Robotics Based Therapy in Chilean Children with Autism Spectrum Disorder (ASD)

Saturday, May 13, 2017: 12:00 PM-1:40 PM
Golden Gate Ballroom (Marriott Marquis Hotel)
L. Madariaga1, A. C. Yanez2, M. Troncoso2, J. Albo-Canals3, C. López2, P. González2, P. Lagos2, M. Fernández2 and M. Dorochesi1, (1)Product Design Engineering, Federico Santa Maria Technical University, Valparaíso, Chile, (2)Child Neuropsychiatry Service, San Borja Arriaran Hospital, Santiago, Chile, (3)Engineering School, La Salle – Ramon Llull University, Barcelona, Spain
Background: Technology appeals ASD children. The use of this interest to help them improve socialization skills has received increasing research attention in the last decade (Dautenhahn, K. et al, 2002). Furthermore, special interest of ASD children for LEGO toys has been observed because they are highly structured, systematic and predictable. Studies have shown their usefulness when applied in the appropriate therapeutic context; they can decrease disruptive behaviors and improve social skills in ASD children, in a spontaneous and entertaining way, being less exhausting for patients and therapists (Legoff et. al 2006; Owens et. al 2008). However no data or results has been reported in the Chilean context.

Objectives: To determine whether robotics based therapy improves social skills in a group of Chilean ASD children under treatment in a Child Neuropsychiatry Hospital Service, representative of Chile´s context, because of its national referral center condition.
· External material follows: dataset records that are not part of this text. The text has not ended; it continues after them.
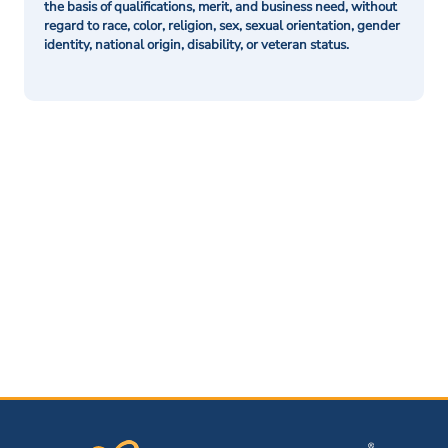
the basis of qualifications, merit, and business need, without
regard to race, color, religion, sex, sexual orientation, gender
identity, national origin, disability, or veteran status.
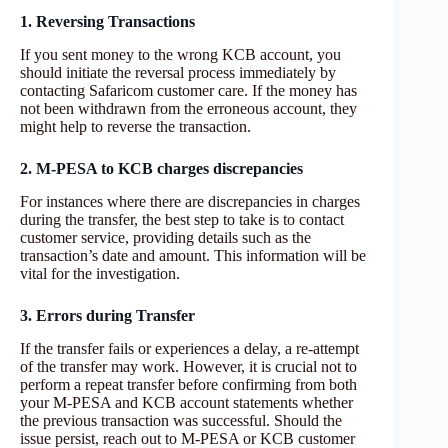
1. Reversing Transactions
If you sent money to the wrong KCB account, you
should initiate the reversal process immediately by
contacting Safaricom customer care. If the money has
not been withdrawn from the erroneous account, they
might help to reverse the transaction.
2. M-PESA to KCB charges discrepancies
For instances where there are discrepancies in charges
during the transfer, the best step to take is to contact
customer service, providing details such as the
transaction’s date and amount. This information will be
vital for the investigation.
3. Errors during Transfer
If the transfer fails or experiences a delay, a re-attempt
of the transfer may work. However, it is crucial not to
perform a repeat transfer before confirming from both
your M-PESA and KCB account statements whether
the previous transaction was successful. Should the
issue persist, reach out to M-PESA or KCB customer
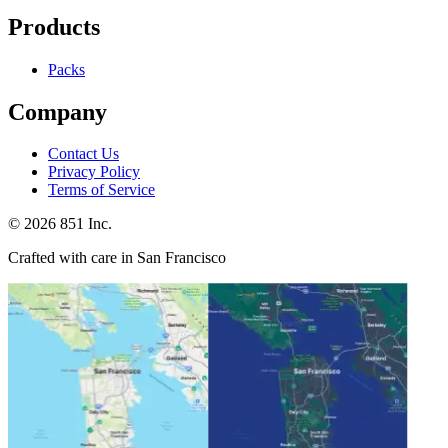
Products
Packs
Company
Contact Us
Privacy Policy
Terms of Service
©
2026
851 Inc.
Crafted with care in San Francisco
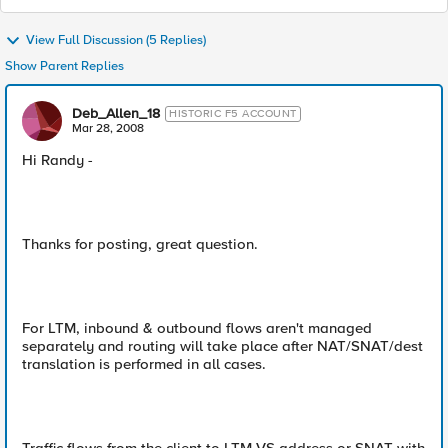
View Full Discussion (5 Replies)
Show Parent Replies
Deb_Allen_18
HISTORIC F5 ACCOUNT
Mar 28, 2008
Hi Randy -
Thanks for posting, great question.
For LTM, inbound & outbound flows aren't managed
separately and routing will take place after NAT/SNAT/dest
translation is performed in all cases.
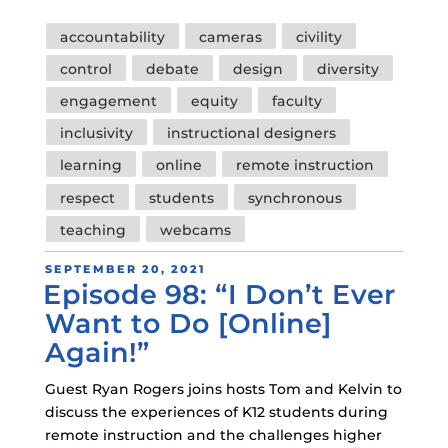
Tags
accountability
cameras
civility
control
debate
design
diversity
engagement
equity
faculty
inclusivity
instructional designers
learning
online
remote instruction
respect
students
synchronous
teaching
webcams
POSTED
SEPTEMBER 20, 2021
Episode 98: “I Don’t Ever
ON
Want to Do [Online]
Again!”
Guest Ryan Rogers joins hosts Tom and Kelvin to
discuss the experiences of K12 students during
remote instruction and the challenges higher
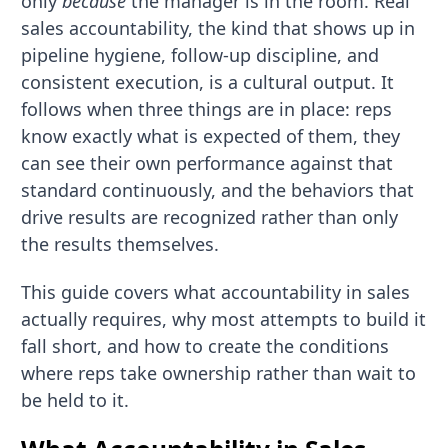
only
because
the manager is in the room. Real
sales accountability, the kind that shows up in
pipeline hygiene, follow-up discipline, and
consistent execution, is a cultural output. It
follows when three things are in place: reps
know exactly what is expected of them, they
can see their own performance against that
standard continuously, and the behaviors that
drive results are recognized rather than only
the results themselves.
This guide covers what accountability in sales
actually requires, why most attempts to build it
fall short, and how to create the conditions
where reps take ownership rather than wait to
be held to it.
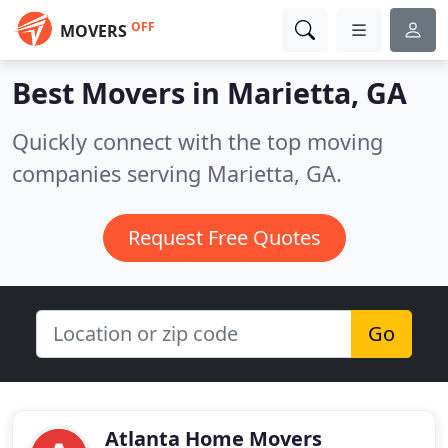
OFF
MOVERS
Best Movers in
Marietta, GA
Quickly connect with the top moving
companies serving Marietta, GA.
Request Free Quotes
Go
Atlanta Home Movers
Methods: Cases and controls, prospective longitudinal study. 3 groups of 4 children with ASD diagnosis, confirmed with Autism Diagnostic Observation Schedule (ADOS); age higher than 9 years, normal intellectual coefficient with WISC (Wechsler intelligence scale for children). A group participated in workshops of LEGO Robotics (LEGOr-w), the second in workshops of social skills (SS-w) and the last one was not intervened. Both workshops lasted 10 sessions, and were performed once every two weeks

Results: 4 children of male sex in each group, average age: 11 years. Comparable groups. Vineland: significant differences in categories: socialization (p=0.002) and communication (p=0.039) comparing initial and final average scores of the 3 groups. No differences between groups (p>0.05, confidence level of 95%). Video coding: Children that joined LEGOr-w improved the following behaviors: initiation of meaningful conversation, autonomy for resolution of problems; less disruption to other, less echolalia, fewer episodes of discouragement or abandonment of the activity, however, these changes did not have statistical significance. Surveys: Statistically non-significant difference between scores of satisfaction surveys comparing initial and final assessments of parents and children in both workshops. Workshop attendance: Statistically significant difference in the attendance between the LEGOr-w and the SS-w (p=0.009), being the LEGO robotics group the one with better participation.

Conclusions: Better adherence to LEGOr-w, no differences in Vineland between groups, while the three improved. Novel intervention oriented towards users of Chilean public health system with restricted access to technology and limited offer of therapeutic interventions. Therapy aimed towards an age group where indifference attitudes have negative impact on interventions, contrary to the observations of this study sample. Further research could measure social behavior using the Gilliam Autism Rating Scale-2 in Spanish version and increase the total number of sessions and participants to observe the likelihood of improved socialization, as reported in literature. Maternal interviews in LEGOr-w final session reported improvement in fine motor skills of children; this could be measured in further robotics-based therapy research.